2017-04-06 Thread Jiang Xingbo (JIRA)

[ 
https://issues.apache.org/jira/browse/SPARK-20236?page=com.atlassian.jira.plugin.system.issuetabpanels:comment-tabpanel=15958448#comment-15958448
 ] 

Jiang Xingbo commented on SPARK-20236:
--

I‘m working on this.

> Overwrite a partitioned table should only overwrite related partitions
> --
>
> Key: SPARK-20236
> URL: https://issues.apache.org/jira/browse/SPARK-20236
> Project: Spark
>  Issue Type: Improvement
>  Components: SQL
>Affects Versions: 2.2.0
>Reporter: Wenchen Fan
>
> When we overwrite a partitioned table, currently Spark will truncate the 
> entire table to write new data, or truncate a bunch of partitions according 
> to the given static partitions.
> For example, {{INSERT OVERWRITE tbl ...}} will truncate the entire table, 
> {{INSERT OVERWRITE tbl PARTITION (a=1, b)}} will truncate all the partitions 
> that starts with {{a=1}}.
> This behavior is kind of reasonable as we can know which partitions will be 
> overwritten before runtime.

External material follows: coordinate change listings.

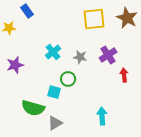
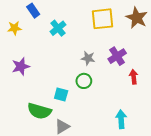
cyan cross: (53, 52) -> (58, 28), moved
green circle: (68, 79) -> (84, 81), moved
cyan arrow: (102, 116) -> (121, 119), moved

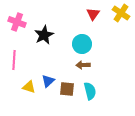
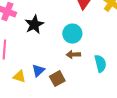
brown square: (67, 89) -> (57, 79), turned -35
cyan semicircle: (90, 91) -> (100, 64), moved

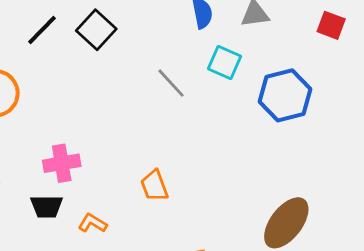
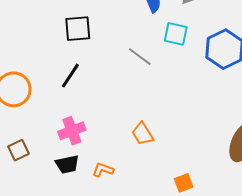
black line: (42, 30) -> (70, 76), moved
black square: (96, 30) -> (78, 29), turned -36

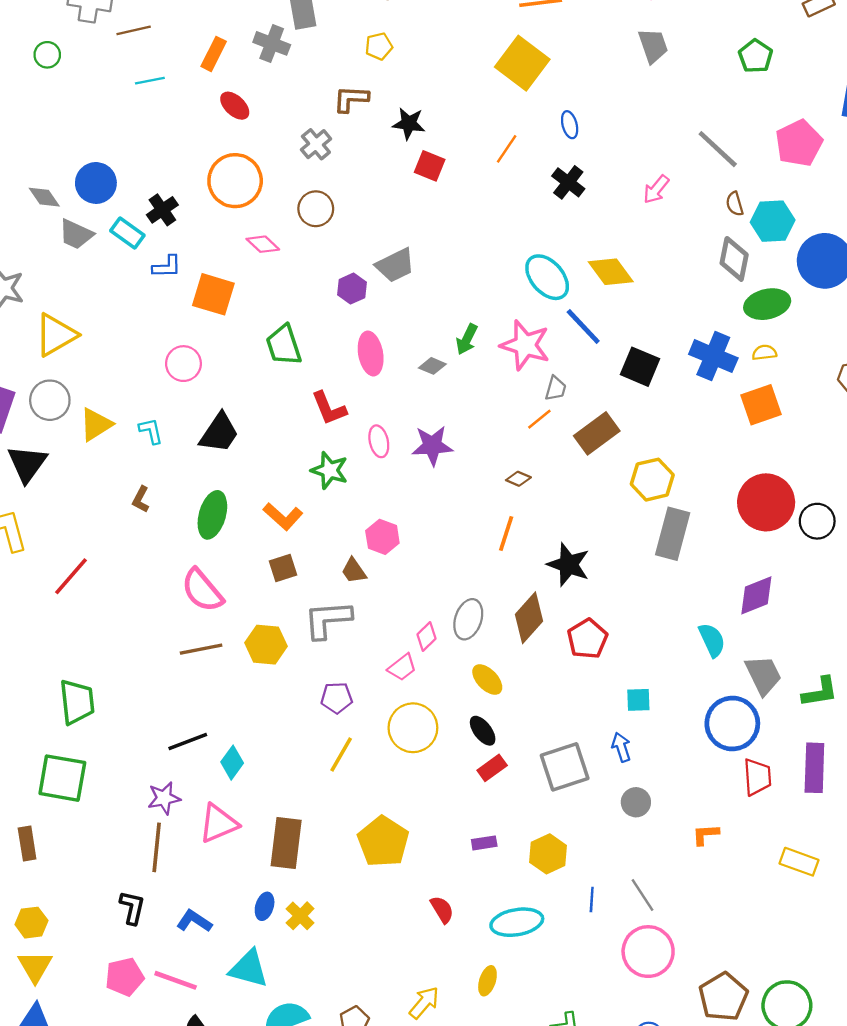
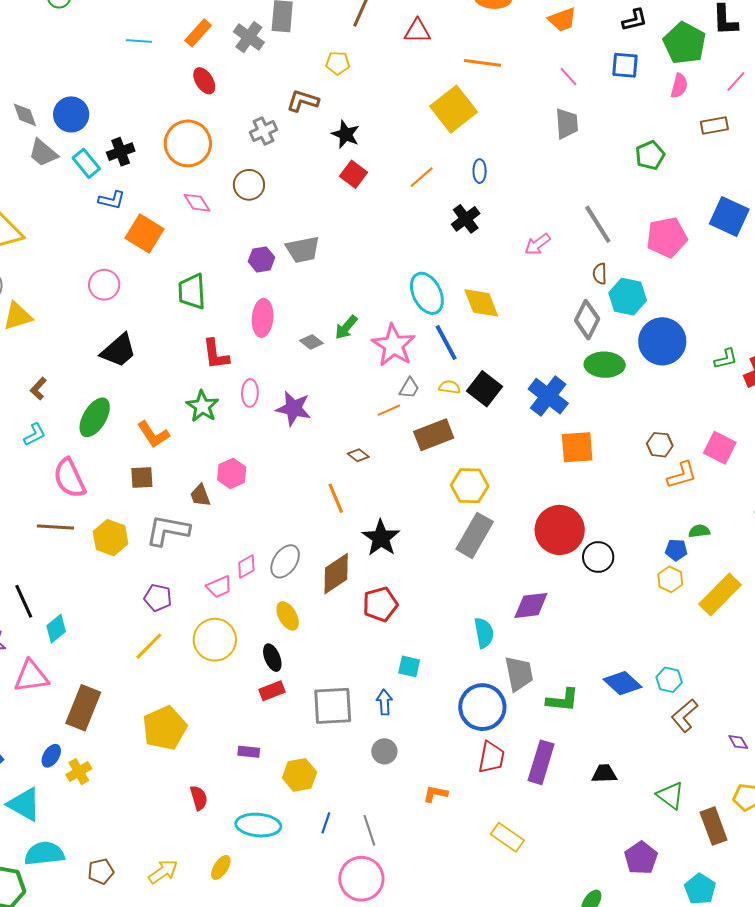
yellow semicircle: (764, 353) -> (450, 387), moved
cyan L-shape: (151, 431) -> (35, 434), moved, turned 60
orange line: (506, 533) -> (336, 498), turned -56
black line: (188, 742) -> (24, 601), turned 72

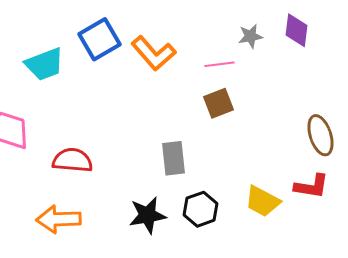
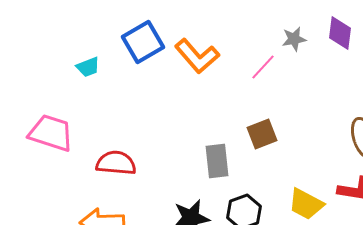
cyan trapezoid: (44, 64) -> (88, 67), size x0.6
pink line: (219, 64) -> (263, 67), turned -40
brown square: (218, 103) -> (262, 134), moved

However, hive has a different behavior that it 
> only overwrites related partitions, e.g. {{INSERT OVERWRITE tbl SELECT 
> 1,2,3}} will only overwrite partition {{a=2, b=3}}, assuming {{tbl}} has only 
> one data column and is partitioned by {{a}} and {{b}}.
> It seems better if we can follow hive's behavior.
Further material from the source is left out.